In the records below, find the line that contains "Mijn verlanglijst (449, 382)" and the line that contains "Kettingen (46, 635)", then retype exactly those two lines and every line between them.

▸ Supplied information
********
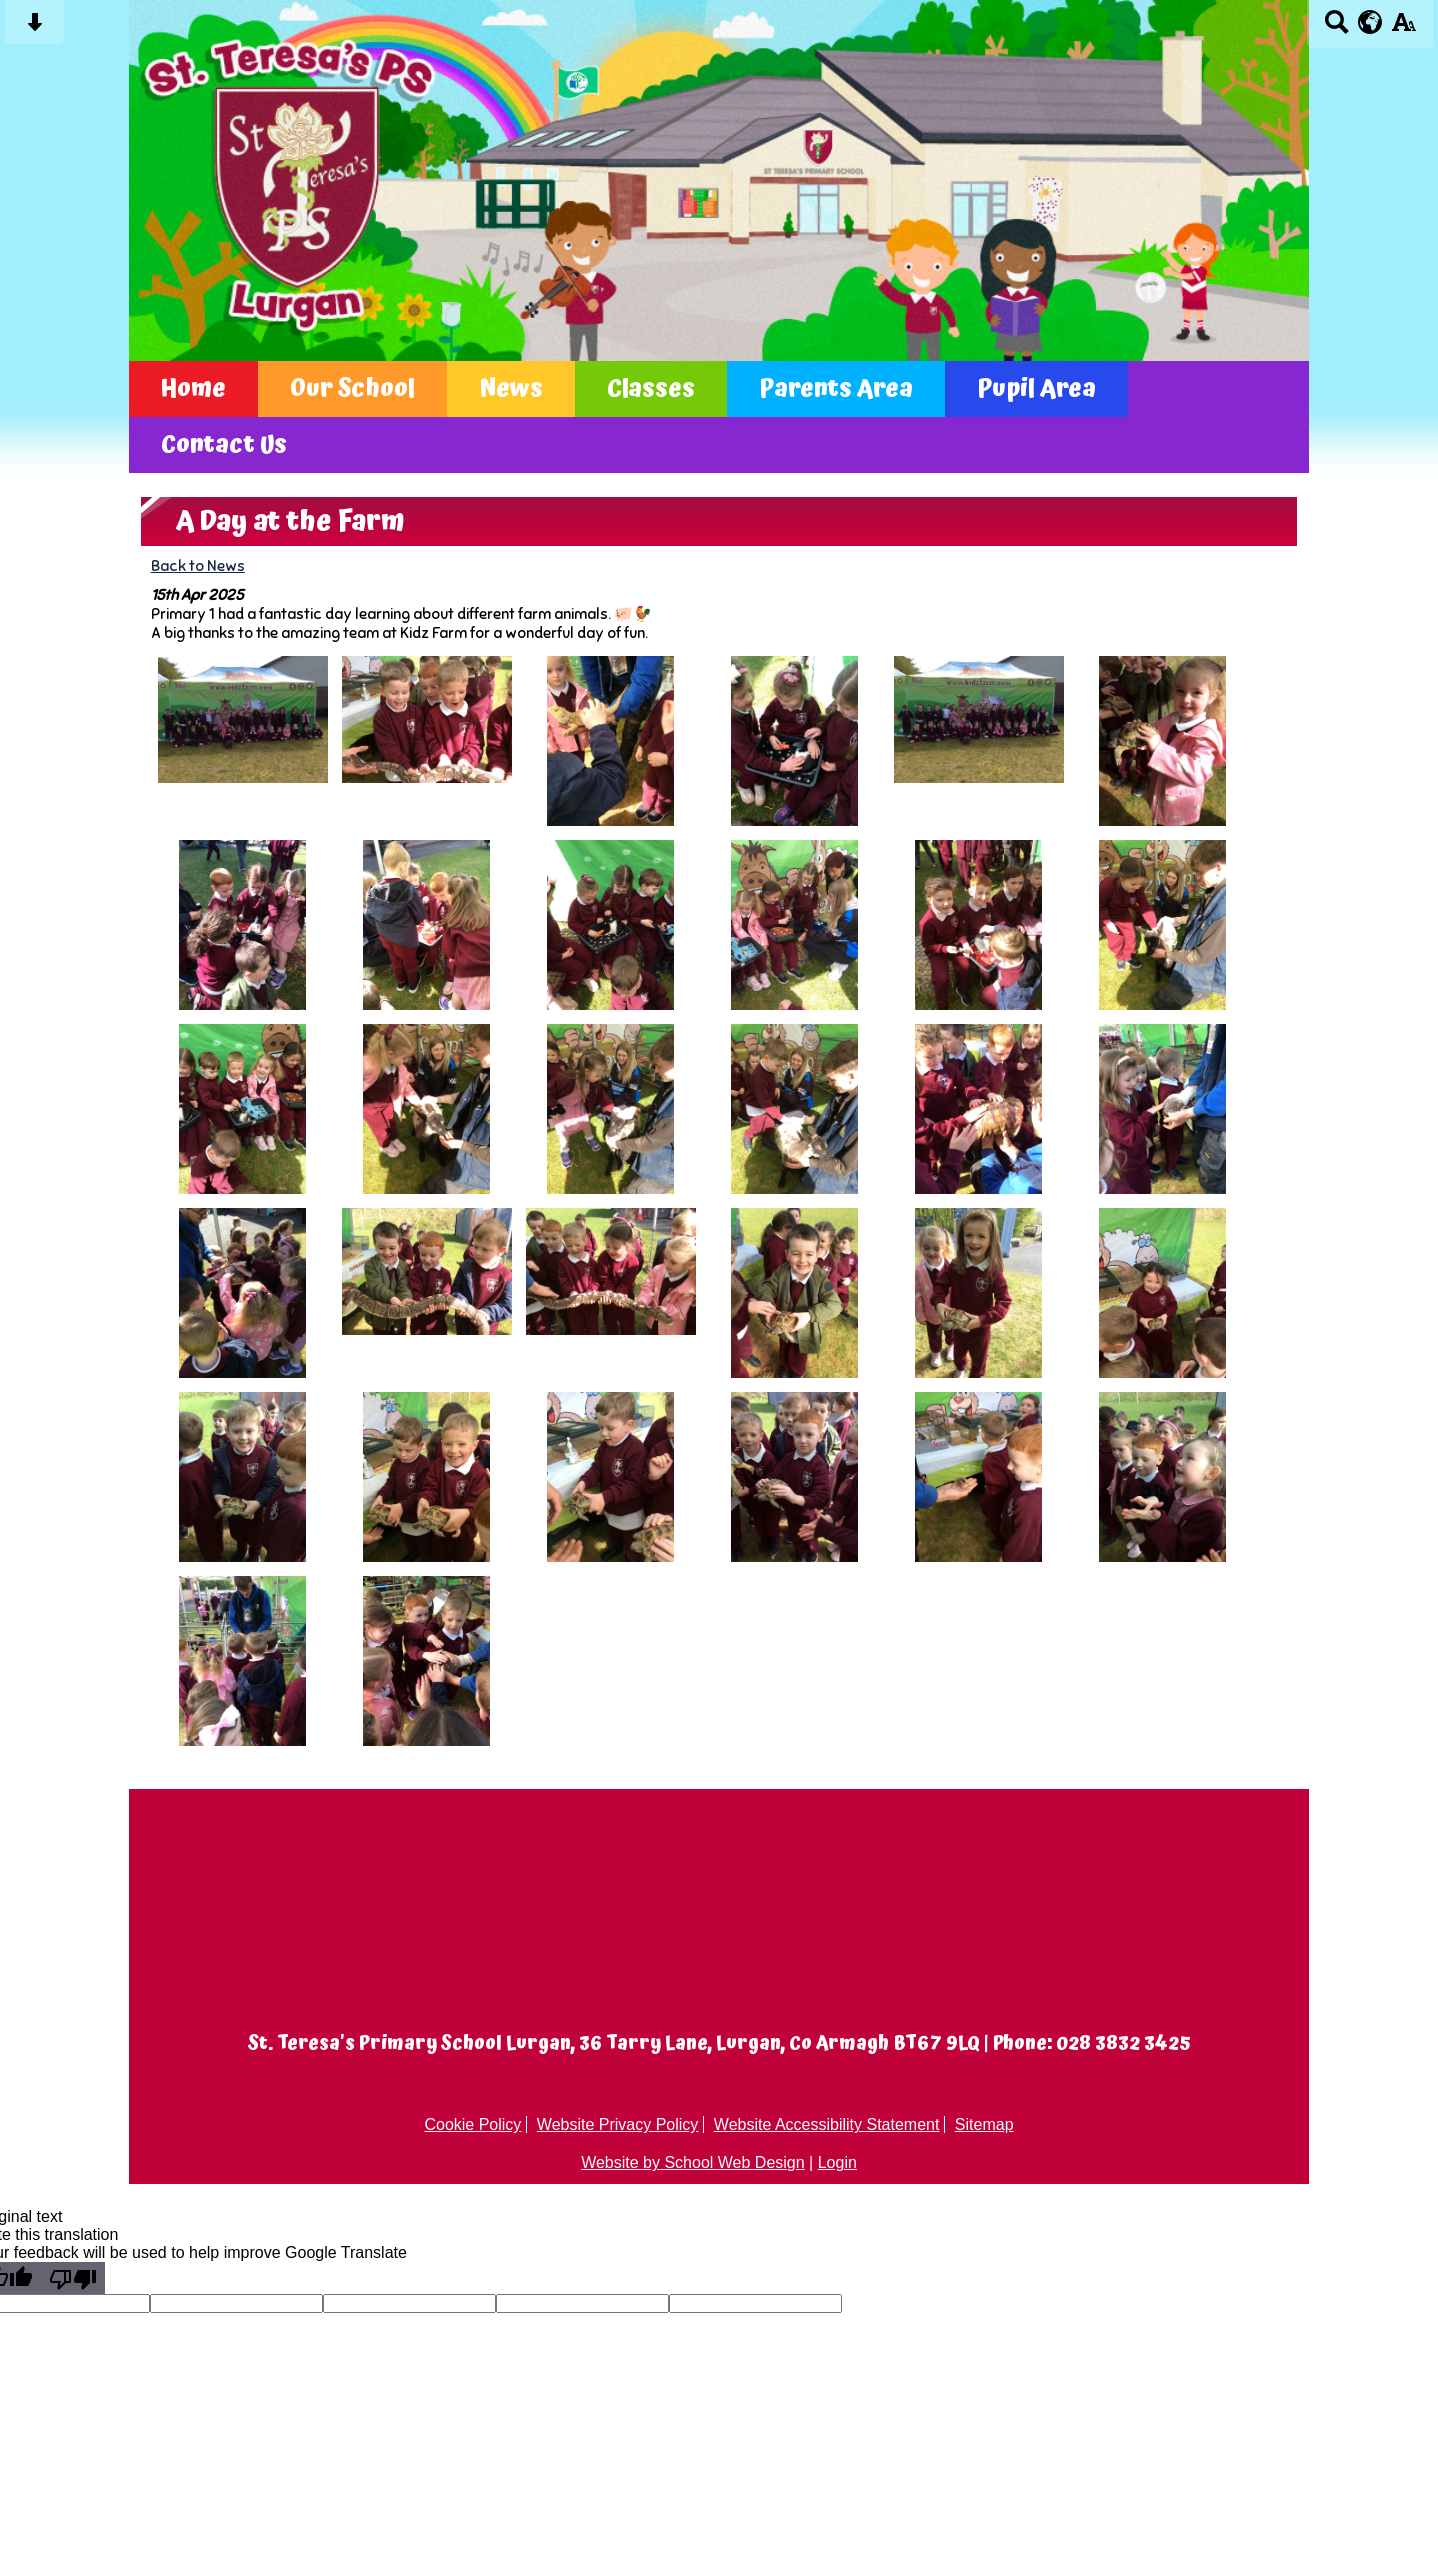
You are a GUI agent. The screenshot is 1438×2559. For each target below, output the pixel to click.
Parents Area (836, 389)
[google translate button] (1370, 22)
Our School (352, 389)
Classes (651, 389)
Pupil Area (1036, 389)
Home (193, 389)
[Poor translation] (73, 2278)
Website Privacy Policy (618, 2124)
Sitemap (984, 2124)
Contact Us (224, 445)
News (511, 389)
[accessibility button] (1403, 28)
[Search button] (1336, 28)
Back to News (198, 565)
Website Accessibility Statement (827, 2124)
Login (837, 2162)
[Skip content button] (34, 28)
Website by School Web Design (693, 2162)
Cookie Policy (472, 2124)
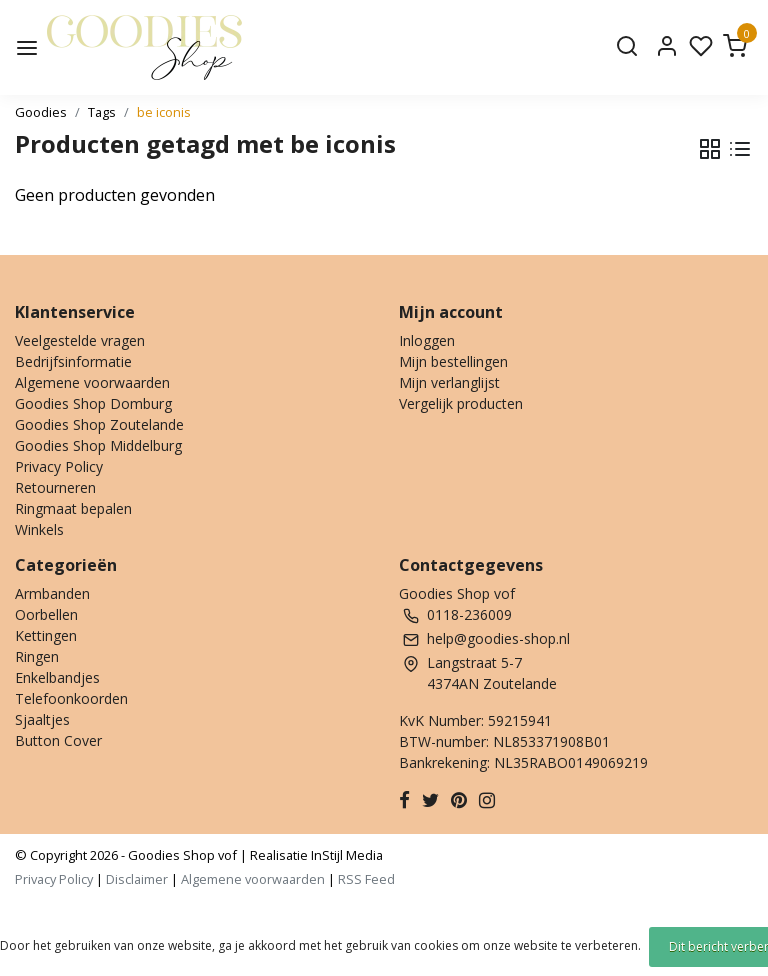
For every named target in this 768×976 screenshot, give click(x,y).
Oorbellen (46, 614)
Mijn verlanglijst (449, 382)
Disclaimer (137, 879)
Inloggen (427, 340)
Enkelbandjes (57, 677)
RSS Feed (366, 879)
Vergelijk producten (461, 403)
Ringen (37, 656)
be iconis (164, 112)
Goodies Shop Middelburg (98, 445)
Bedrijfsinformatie (73, 361)
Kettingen (46, 635)
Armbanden (52, 593)
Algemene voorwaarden (92, 382)
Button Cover (58, 740)
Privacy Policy (59, 466)
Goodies (41, 112)
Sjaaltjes (42, 719)
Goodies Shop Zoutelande (99, 424)
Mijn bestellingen (453, 361)
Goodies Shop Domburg (93, 403)
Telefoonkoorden (71, 698)
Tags (102, 112)
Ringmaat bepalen (73, 508)
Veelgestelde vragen (80, 340)
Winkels (39, 529)
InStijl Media (345, 855)
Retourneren (55, 487)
********
▸ Completed exercise
Mijn verlanglijst (449, 382)
Disclaimer (137, 879)
Inloggen (427, 340)
Enkelbandjes (57, 677)
RSS Feed (366, 879)
Vergelijk producten (461, 403)
Ringen (37, 656)
be iconis (164, 112)
Goodies Shop Middelburg (98, 445)
Bedrijfsinformatie (73, 361)
Kettingen (46, 635)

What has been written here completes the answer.